Fig 3 — Bacteria were grown on LB plates containing 100 mM sodium formate and 1 mM IPTG (where indicated). Growth was estimated in CFU. Data represents mean ± SEM of three independent experiments.

The results presented in the above paragraph strongly suggest that the growth of dnaA46 Δpta and dnaA46 ΔackA double mutants at elevated temperatures results from metabolic alterations which occur under conditions supporting high growth rates, when the increase in the intracellular redox ratio is not accompanied by the activity of the acetate overflow pathway.

Strains lacking a part of the acetate overflow pathway upregulate σ^S and ppGpp-dependent genes and accumulate intermediary metabolites during growth under acetogenic conditions

To gain insight into the possible cause of suppression, we compared transcription profiles of the dnaA46 mutant and the strains bearing in addition suppressor deletions in pta or ackA. We did not observe significant differences in the RNA level of dnaA or its known regulators (hda, diaA, dnaN, seqA) between the dnaA46 strain and its counterparts containing the suppressor mutations.

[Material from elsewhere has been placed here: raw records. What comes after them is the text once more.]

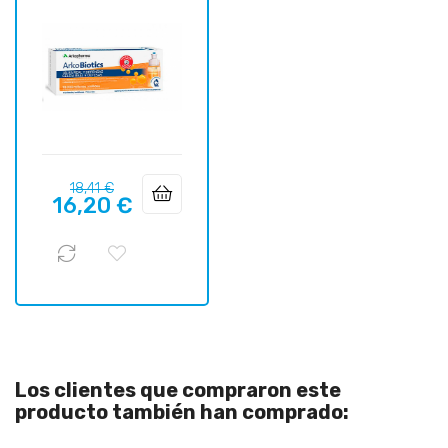
Precio
Precio
18,41 €
16,20 €
regular
Los clientes que compraron este
producto también han comprado: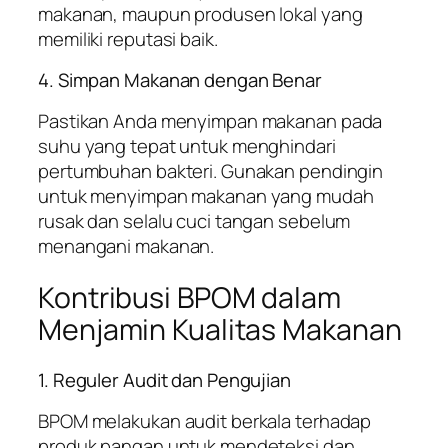
makanan, maupun produsen lokal yang
memiliki reputasi baik.
4. Simpan Makanan dengan Benar
Pastikan Anda menyimpan makanan pada
suhu yang tepat untuk menghindari
pertumbuhan bakteri. Gunakan pendingin
untuk menyimpan makanan yang mudah
rusak dan selalu cuci tangan sebelum
menangani makanan.
Kontribusi BPOM dalam
Menjamin Kualitas Makanan
1. Reguler Audit dan Pengujian
BPOM melakukan audit berkala terhadap
produk pangan untuk mendeteksi dan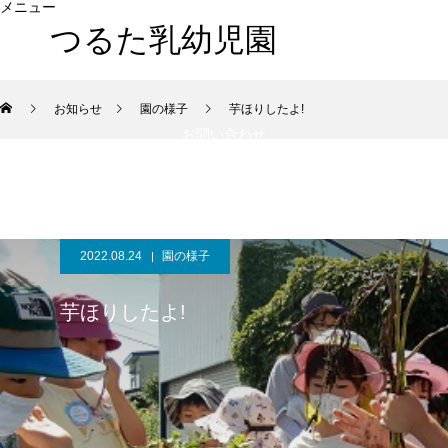
メニュー
つるた乳幼児園
HOME
当園について
入園のご案内
お知らせ
お知らせ
園の様子
芋ほりしたよ!
お問い合わせ
2022.08.24
園の様子
芋ほりしたよ!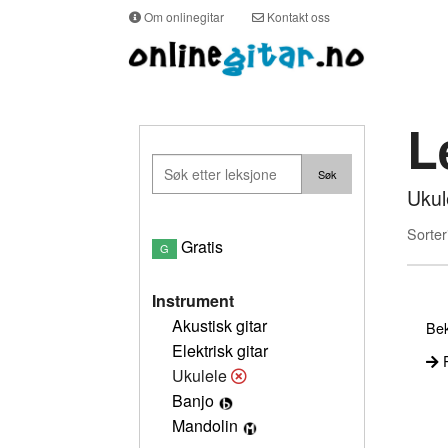
Om onlinegitar
Kontakt oss
L
Ukul
Sorter
Gratis
G
Instrument
Akustisk gitar
Bek
Elektrisk gitar
P
Ukulele
Banjo
Mandolin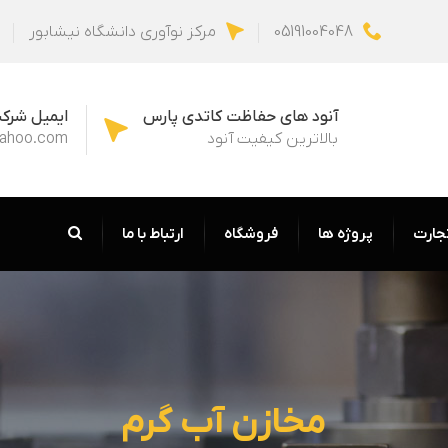
05191004048
مرکز نوآوری دانشگاه نیشابور
آنود های حفاظت کاتدی پارس
ایمیل شرک
بالاترین کیفیت آنود
yahoo.com
جارت
پروژه ها
فروشگاه
ارتباط با ما
مخازن آب گرم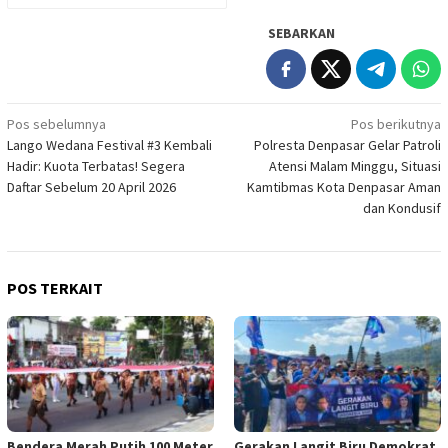
SEBARKAN
Navigasi
Pos sebelumnya
Pos berikutnya
Lango Wedana Festival #3 Kembali
Polresta Denpasar Gelar Patroli
pos
Hadir: Kuota Terbatas! Segera
Atensi Malam Minggu, Situasi
Daftar Sebelum 20 April 2026
Kamtibmas Kota Denpasar Aman
dan Kondusif
POS TERKAIT
Bendera Merah Putih 100 Meter
Gerakan Langit Biru Demokrat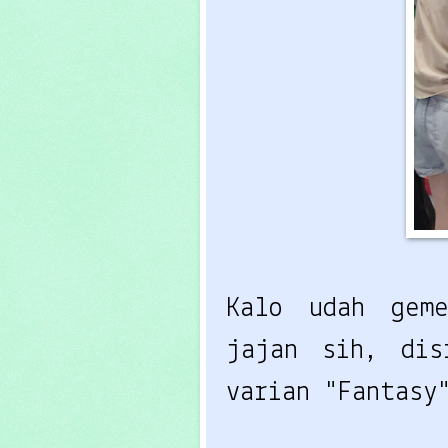
Kalo udah ge
jajan sih, di
varian "Fantasy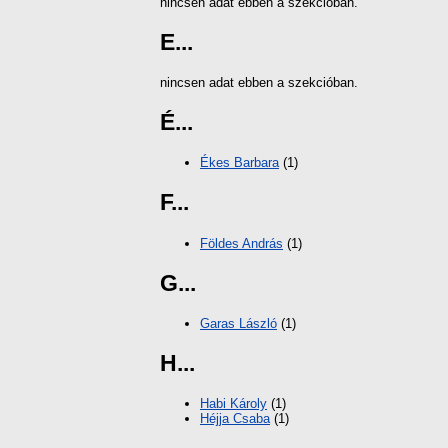
nincsen adat ebben a szekcióban.
E...
nincsen adat ebben a szekcióban.
É...
Ékes Barbara
(1)
F...
Földes András
(1)
G...
Garas László
(1)
H...
Habi Károly
(1)
Héjja Csaba
(1)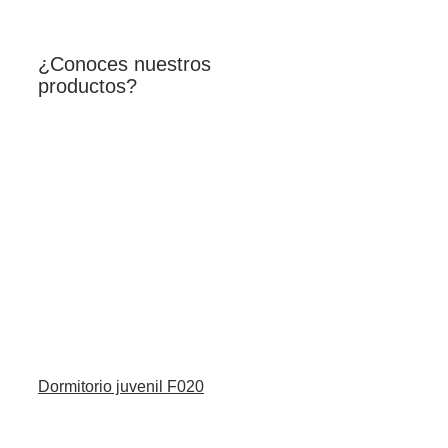
¿Conoces nuestros
productos?
Dormitorio juvenil F020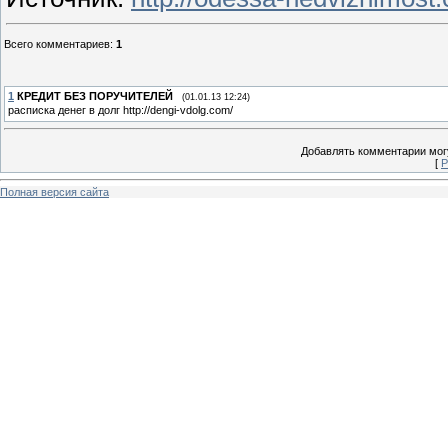
Всего комментариев
:
1
1
КРЕДИТ БЕЗ ПОРУЧИТЕЛЕЙ
(01.01.13 12:24)
расписка денег в долг http://dengi-vdolg.com/
Добавлять комментарии могу
[
Р
Полная версия сайта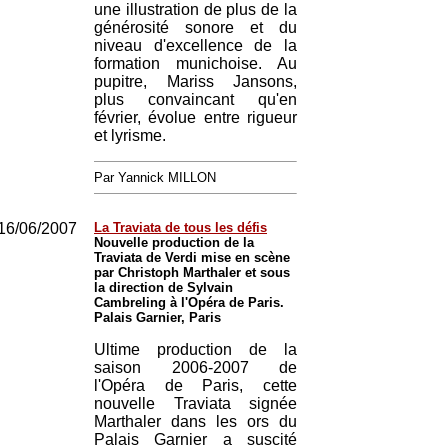
une illustration de plus de la
générosité sonore et du
niveau d'excellence de la
formation munichoise. Au
pupitre, Mariss Jansons,
plus convaincant qu'en
février, évolue entre rigueur
et lyrisme.
Par Yannick MILLON
16/06/2007
La Traviata de tous les défis
Nouvelle production de la
Traviata de Verdi mise en scène
par Christoph Marthaler et sous
la direction de Sylvain
Cambreling à l'Opéra de Paris.
Palais Garnier, Paris
Ultime production de la
saison 2006-2007 de
l'Opéra de Paris, cette
nouvelle Traviata signée
Marthaler dans les ors du
Palais Garnier a suscité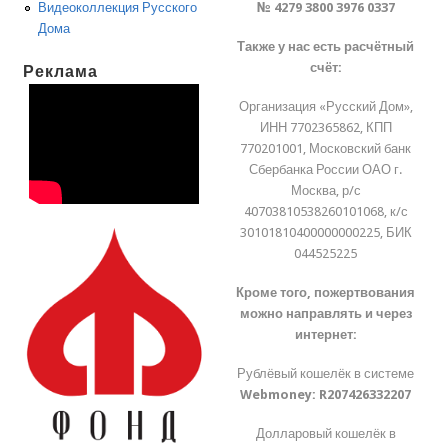
№ 4279 3800 3976 0337
Видеоколлекция Русского
Дома
Также у нас есть расчётный
счёт:
Реклама
Организация «Русский Дом»,
ИНН 7702365862, КПП
770201001, Московский банк
Сбербанка России ОАО г.
Москва, р/с
40703810538260101068, к/с
30101810400000000225, БИК
044525225
Кроме того, пожертвования
можно направлять и через
интернет:
Рублёвый кошелёк в системе
Webmoney:
R207426332207
Долларовый кошелёк в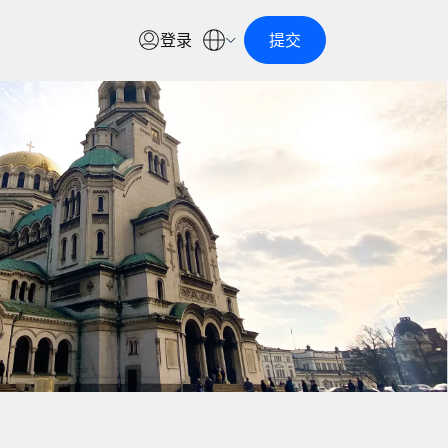
登录
提交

However, the overall transcriptomic profiles of Δpta and ΔackA strains differed significantly from that of its wild-type counterpart (Fig B in S1 File).

Expression of the central carbon metabolism genes was altered in both the single and double mutants in a similar way, irrespective of which particular element of the acetate overflow pathway was inactivated. The mutant strains showed an elevated expression of genes encoding: the TCA cycle enzymes, acetyl-CoA synthetase (acs), pyruvate oxidase (poxB), gluconeogenetic enzymes ppsA, maeB, fbaB and fbp (Fig 4). On the other hand, the expression of many genes, coding for transport proteins for alternative carbon sources, was substantially elevated, for example: operons mglBAC (galactose), gatYZ (tagatose), malEFG and the malK and lamB genes (maltose) (Table B in S1 File). Overall, in the double and single overflow pathway mutants, activity of the genes of central metabolic pathways and transport proteins resembled that which was previously shown for acetate-grown E. coli cells [50].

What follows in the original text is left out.